Hexbyte Glen Cove Mars helicopter makes 4th flight, gets extra month of flying thumbnail

Hexbyte Glen Cove Mars helicopter makes 4th flight, gets extra month of flying

Hexbyte Glen Cove

NASA’s Ingenuity Mars Helicopter (above center to the right) is viewed by one of the hazard cameras aboard the Perseverance rover during the helicopter’s fourth flight on April 30, 2021. Credit: NASA/JPL-Caltech

After proving powered, controlled flight is possible on the Red Planet, NASA’s Mars Ingenuity helicopter has new orders: scout ahead of the Perseverance rover to assist in its search for past signs of microbial life.

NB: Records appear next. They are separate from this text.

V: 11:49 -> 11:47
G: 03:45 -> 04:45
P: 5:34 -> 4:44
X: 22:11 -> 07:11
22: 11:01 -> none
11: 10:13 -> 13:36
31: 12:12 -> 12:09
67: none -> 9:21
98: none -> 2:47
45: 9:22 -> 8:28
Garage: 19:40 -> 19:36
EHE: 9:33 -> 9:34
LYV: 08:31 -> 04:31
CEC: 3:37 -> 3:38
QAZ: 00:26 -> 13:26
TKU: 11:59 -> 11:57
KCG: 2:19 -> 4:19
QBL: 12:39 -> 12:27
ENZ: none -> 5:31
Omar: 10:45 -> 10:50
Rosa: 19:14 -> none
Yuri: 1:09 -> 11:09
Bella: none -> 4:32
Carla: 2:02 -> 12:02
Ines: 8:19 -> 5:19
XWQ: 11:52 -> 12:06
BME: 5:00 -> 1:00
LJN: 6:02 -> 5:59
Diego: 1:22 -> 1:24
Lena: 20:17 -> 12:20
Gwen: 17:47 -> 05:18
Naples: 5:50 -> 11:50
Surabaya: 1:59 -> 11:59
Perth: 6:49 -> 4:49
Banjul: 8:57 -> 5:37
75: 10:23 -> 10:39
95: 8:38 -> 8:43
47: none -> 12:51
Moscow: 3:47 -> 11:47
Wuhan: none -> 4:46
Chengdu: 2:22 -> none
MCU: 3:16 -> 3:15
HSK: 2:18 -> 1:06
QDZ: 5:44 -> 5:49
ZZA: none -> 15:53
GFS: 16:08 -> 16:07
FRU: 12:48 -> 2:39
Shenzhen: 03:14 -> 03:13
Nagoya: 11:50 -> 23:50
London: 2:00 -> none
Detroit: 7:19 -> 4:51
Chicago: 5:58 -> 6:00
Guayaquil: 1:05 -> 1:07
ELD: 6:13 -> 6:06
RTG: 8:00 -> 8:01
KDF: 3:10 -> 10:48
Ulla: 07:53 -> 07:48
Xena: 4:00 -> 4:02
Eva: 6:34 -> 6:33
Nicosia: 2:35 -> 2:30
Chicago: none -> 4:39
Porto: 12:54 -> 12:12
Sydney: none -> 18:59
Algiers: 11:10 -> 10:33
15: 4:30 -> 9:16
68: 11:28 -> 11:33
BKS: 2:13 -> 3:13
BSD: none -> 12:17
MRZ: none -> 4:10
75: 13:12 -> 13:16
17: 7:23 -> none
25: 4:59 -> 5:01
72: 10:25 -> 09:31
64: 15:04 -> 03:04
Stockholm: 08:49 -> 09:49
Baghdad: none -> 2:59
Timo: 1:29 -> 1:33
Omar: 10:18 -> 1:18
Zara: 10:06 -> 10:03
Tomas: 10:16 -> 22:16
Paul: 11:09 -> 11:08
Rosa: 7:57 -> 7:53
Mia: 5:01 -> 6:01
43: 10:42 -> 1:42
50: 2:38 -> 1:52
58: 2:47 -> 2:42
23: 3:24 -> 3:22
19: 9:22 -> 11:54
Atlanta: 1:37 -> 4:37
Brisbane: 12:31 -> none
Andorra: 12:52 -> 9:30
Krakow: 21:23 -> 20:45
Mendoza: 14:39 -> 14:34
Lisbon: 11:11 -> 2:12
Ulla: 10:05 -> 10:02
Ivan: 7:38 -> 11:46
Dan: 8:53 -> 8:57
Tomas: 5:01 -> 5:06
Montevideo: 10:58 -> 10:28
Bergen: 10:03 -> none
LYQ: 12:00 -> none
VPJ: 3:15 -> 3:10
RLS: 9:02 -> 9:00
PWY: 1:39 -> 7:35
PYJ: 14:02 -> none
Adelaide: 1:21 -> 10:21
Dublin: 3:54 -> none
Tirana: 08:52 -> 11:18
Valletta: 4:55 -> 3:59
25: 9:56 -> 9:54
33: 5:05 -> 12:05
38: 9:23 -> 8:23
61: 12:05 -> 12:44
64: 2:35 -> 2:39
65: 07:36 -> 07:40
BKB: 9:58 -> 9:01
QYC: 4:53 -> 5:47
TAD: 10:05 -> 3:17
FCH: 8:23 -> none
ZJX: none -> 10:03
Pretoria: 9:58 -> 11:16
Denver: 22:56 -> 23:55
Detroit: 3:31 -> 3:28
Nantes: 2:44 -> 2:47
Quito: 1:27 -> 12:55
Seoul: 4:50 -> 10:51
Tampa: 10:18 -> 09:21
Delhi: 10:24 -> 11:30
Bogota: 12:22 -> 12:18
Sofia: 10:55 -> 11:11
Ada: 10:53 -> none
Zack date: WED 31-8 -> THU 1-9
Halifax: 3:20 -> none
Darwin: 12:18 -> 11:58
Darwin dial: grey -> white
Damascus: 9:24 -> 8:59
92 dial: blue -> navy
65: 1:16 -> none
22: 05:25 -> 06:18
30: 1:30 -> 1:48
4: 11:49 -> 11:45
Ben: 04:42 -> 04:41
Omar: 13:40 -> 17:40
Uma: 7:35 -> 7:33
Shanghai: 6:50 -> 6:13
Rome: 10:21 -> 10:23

The next phase extends the rotocraft’s mission beyond the original month-long technology demonstration. Now, the goal is to assess how well flyers can help future exploration of Mars and other worlds.

“We’re going to gather information on the operational support capability of the helicopter while Perseverance focuses on its ,” Lori Glaze, director of NASA’s Planetary Science Division, told reporters Friday.

The type of reconnaissance that Ingenuity performs could one day also prove useful to human missions, by scoping out the best paths for explorers to traverse, and reaching locations that aren’t otherwise possible.

The four pound (1.8 kilogram) mini chopper successfully performed the fourth of its five originally planned flights on Friday, “going farther & faster than ever before,” NASA tweeted.

The fifth is planned in the coming days, then its mission will be extended, initially by one Martian month.

Whether it continues beyond that will depend on if it’s still in good shape and if it’s helping, rather than hindering, the rover’s goals of collecting soil and rock samples for future lab analysis on Earth.

NASA’s Mars Perseverance rover acquired this image of the Ingenuity Mars Helicopter (upper right) using its left Mastcam-Z camera. Mastcam-Z is a pair of cameras located high on the rovers mast. This is one still frame from a sequence captured by the camera while taking video. This image was acquired on Apr. 30, 2021 (Sol 69) at the Local Mean Solar Time of 12:33:27. Credit: NASA/JPL-Caltech/ASU/MSSS

Chief engineer Bob Balaram predicted a limiting factor will be its ability to withstand the frigid Mars nights, where temperatures plunge to -130 degrees Fahrenheit (-90 degrees Celsius).

Ingenuity keeps warm with a solar-powered heater, but it was only designed to last for a month and engineers aren’t sure “how many freeze and thaw cycles (it) can go through before something breaks,” he said.

NASA initially thought Perseverance would be driving away from the site where it landed at the Jezero Crater on February 18, just north of the planet’s equator.

That would have meant the rover leaving Ingenuity behind and moving beyond communications range.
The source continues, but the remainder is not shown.